With an implicit user-defined type conversion operator, it's often not obvious when the operator is applied.
This doesn't been you shouldn't be defining type conversion operators at all, but you have to keep this in mind when designing your solution.
An easily discoverable, easily recognizable solution would be to define explicit conversion methods:
class Person { }
abstract class Student : Person
{
public abstract decimal Wage { get; }
}
abstract class Musician : Person
{
public abstract decimal Wage { get; }
}
class StudentMusician : Person
{
public decimal MusicianWage { get { return 10; } }
public decimal StudentWage { get { return 8; } }
public Musician AsMusician() { return new MusicianFacade(this); }
public Student AsStudent() { return new StudentFacade(this); }
}
Usage:
void PayMusician(Musician musician) { GiveMoney(musician, musician.Wage); }
void PayStudent(Student student) { GiveMoney(student, student.Wage); }
StudentMusician alice;
PayStudent(alice.AsStudent());
It doesn't sound as if your method would support a cross-cast. True multiple inheritance would.

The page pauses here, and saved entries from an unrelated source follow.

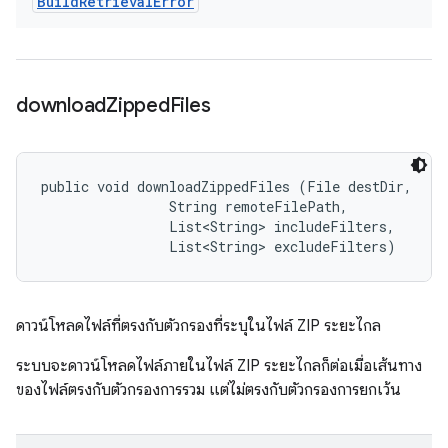
Build
Retrieval
Error
download
Zipped
Files
public void downloadZippedFiles (File destDir, 

                String remoteFilePath, 

                List<String> includeFilters, 

                List<String> excludeFilters)
ดาวน์โหลดไฟล์ที่ตรงกับตัวกรองที่ระบุในไฟล์ ZIP ระยะไกล
ระบบจะดาวน์โหลดไฟล์ภายในไฟล์ ZIP ระยะไกลก็ต่อเมื่อเส้นทาง
ของไฟล์ตรงกับตัวกรองการรวม แต่ไม่ตรงกับตัวกรองการยกเว้น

An example from C++, which has multiple inheritance:
class A {};
class B {};
class C : public A, public B {};
C o;
B* pB = &o;
A* pA = dynamic_cast<A*>(pB); // with true MI, this succeeds
Then users will be able treat the derived type as the base type by using the duplicated methods directly, by assigning it to a variable of the base type, or by passing it to a method that takes the base type.

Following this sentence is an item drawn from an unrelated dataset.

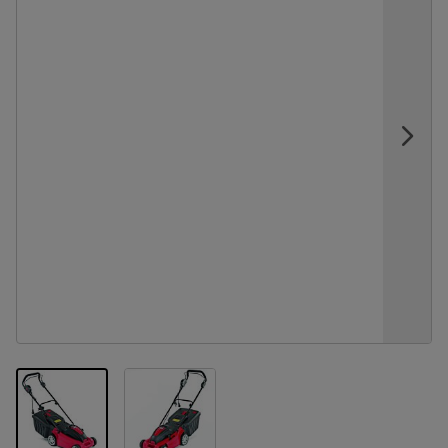
View larger image
View larger image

This will behave differently, however. In the case of inheritance, you're just passing your object. However, by implementing an implicit converter, you'll always be constructing a new object when the conversion takes place. This could be very unexpected, since it will behave quite differently in the two cases.

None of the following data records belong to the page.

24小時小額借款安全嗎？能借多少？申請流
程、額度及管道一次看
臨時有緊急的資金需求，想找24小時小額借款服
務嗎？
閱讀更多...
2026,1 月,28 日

Personally, I'd make this a method that returns the new type, since it would make the actual implementation obvious to the end user.
Maybe I'm going too far off with this, but your use case sounds suspiciously as if it could heavily benefit from building on Rx (Rx in 15 Minutes).
Rx is a framework for working with objects that produce values. It allows such objects to be composed in a very expressive way and to transform, filter and aggregate such streams of produced values.
You say you have a bar:
class Bar
{
double Open { get; }
double Low { get; }
double High { get; }
double Close { get; }
}
A series is an object that produces bars:
class Series : IObservable<Bar>
{
// ...
}
A moving average indicator is an object that produces the average of the last count bars whenever a new bar is produced:
static class IndicatorExtensions
{
public static IObservable<double> MovingAverage(
this IObservable<Bar> source,
int count)
{
// ...
}
}
The usage would be as follows:
Series series = GetSeries();
series.MovingAverage(20).Subscribe(average =>
{
txtCurrentAverage.Text = average.ToString();
});
An indicator with multiple outputs is similar to GroupBy.
This might be a stupid idea, but: if your design requires multiple inheritance, then why don't you simply use a language with MI? There are several .NET languages which support multiple inheritance. Off the top of my head: Eiffel, Python, Ioke. There's probable more.